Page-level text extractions
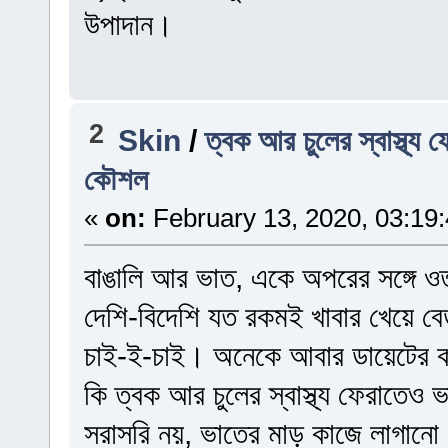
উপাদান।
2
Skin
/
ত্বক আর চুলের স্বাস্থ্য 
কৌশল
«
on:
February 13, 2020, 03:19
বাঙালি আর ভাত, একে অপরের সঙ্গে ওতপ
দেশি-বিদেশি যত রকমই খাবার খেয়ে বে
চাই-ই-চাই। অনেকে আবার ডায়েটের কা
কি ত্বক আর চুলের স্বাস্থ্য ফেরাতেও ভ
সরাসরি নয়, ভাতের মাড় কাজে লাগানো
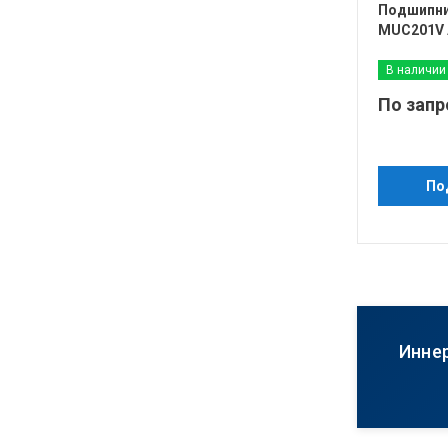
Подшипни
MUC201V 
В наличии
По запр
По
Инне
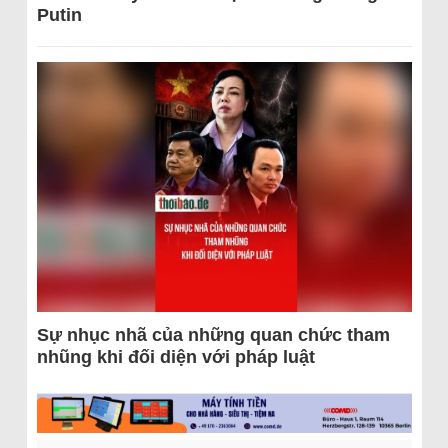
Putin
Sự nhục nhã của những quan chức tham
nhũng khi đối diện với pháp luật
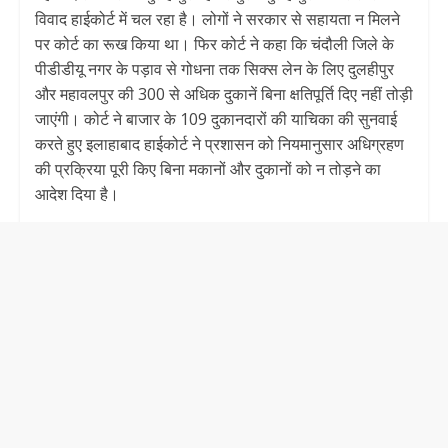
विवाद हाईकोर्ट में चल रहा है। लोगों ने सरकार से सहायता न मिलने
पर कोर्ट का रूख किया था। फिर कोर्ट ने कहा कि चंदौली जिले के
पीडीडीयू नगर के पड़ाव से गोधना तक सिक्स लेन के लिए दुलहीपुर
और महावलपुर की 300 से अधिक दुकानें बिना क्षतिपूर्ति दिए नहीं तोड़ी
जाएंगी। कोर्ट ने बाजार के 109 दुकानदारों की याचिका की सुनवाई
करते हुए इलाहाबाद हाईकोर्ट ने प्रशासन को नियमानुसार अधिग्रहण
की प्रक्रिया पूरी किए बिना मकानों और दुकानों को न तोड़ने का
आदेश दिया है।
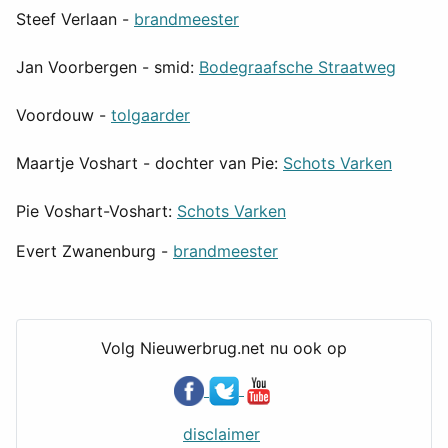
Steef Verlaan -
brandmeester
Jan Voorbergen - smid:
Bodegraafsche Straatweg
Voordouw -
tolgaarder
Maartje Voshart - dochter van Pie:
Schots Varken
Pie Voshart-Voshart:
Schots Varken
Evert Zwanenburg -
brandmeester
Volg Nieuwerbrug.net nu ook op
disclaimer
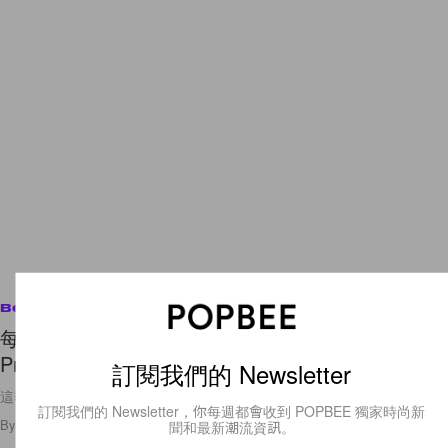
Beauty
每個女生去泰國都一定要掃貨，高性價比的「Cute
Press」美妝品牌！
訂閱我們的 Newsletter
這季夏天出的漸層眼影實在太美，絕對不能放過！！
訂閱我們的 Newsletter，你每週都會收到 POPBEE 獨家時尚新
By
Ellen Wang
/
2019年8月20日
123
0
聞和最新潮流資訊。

- _ASSIGNMENT_
In the data above, find the line containing "কি ত্বক আর চুলের স্বাস্থ্য ফেরাতেও ভ"; from there, please write out each line through the end, exactly, with the pictures omitted.

- _RESULT OF THE EXERCISE_
কি ত্বক আর চুলের স্বাস্থ্য ফেরাতেও ভ
সরাসরি নয়, ভাতের মাড় কাজে লাগানো
Подшипни
MUC201V 
В наличии
По запр
По
Инне
Putin
Sự nhục nhã của những quan chức tham
nhũng khi đối diện với pháp luật
विवाद हाईकोर्ट में चल रहा है। लोगों ने सरकार से सहायता न मिलने
पर कोर्ट का रूख किया था। फिर कोर्ट ने कहा कि चंदौली जिले के
पीडीडीयू नगर के पड़ाव से गोधना तक सिक्स लेन के लिए दुलहीपुर
और महावलपुर की 300 से अधिक दुकानें बिना क्षतिपूर्ति दिए नहीं तोड़ी
जाएंगी। कोर्ट ने बाजार के 109 दुकानदारों की याचिका की सुनवाई
करते हुए इलाहाबाद हाईकोर्ट ने प्रशासन को नियमानुसार अधिग्रहण
की प्रक्रिया पूरी किए बिना मकानों और दुकानों को न तोड़ने का
आदेश दिया है।
Steef Verlaan -
brandmeester
Jan Voorbergen - smid:
Bodegraafsche Straatweg
Voordouw -
tolgaarder
Maartje Voshart - dochter van Pie:
Schots Varken
Pie Voshart-Voshart:
Schots Varken
Evert Zwanenburg -
brandmeester
Volg Nieuwerbrug.net nu ook op
disclaimer
Beauty
每個女生去泰國都一定要掃貨，高性價比的「Cute
Press」美妝品牌！
訂閱我們的 Newsletter
這季夏天出的漸層眼影實在太美，絕對不能放過！！
訂閱我們的 Newsletter，你每週都會收到 POPBEE 獨家時尚新
By
Ellen Wang
/
2019年8月20日
123
0
聞和最新潮流資訊。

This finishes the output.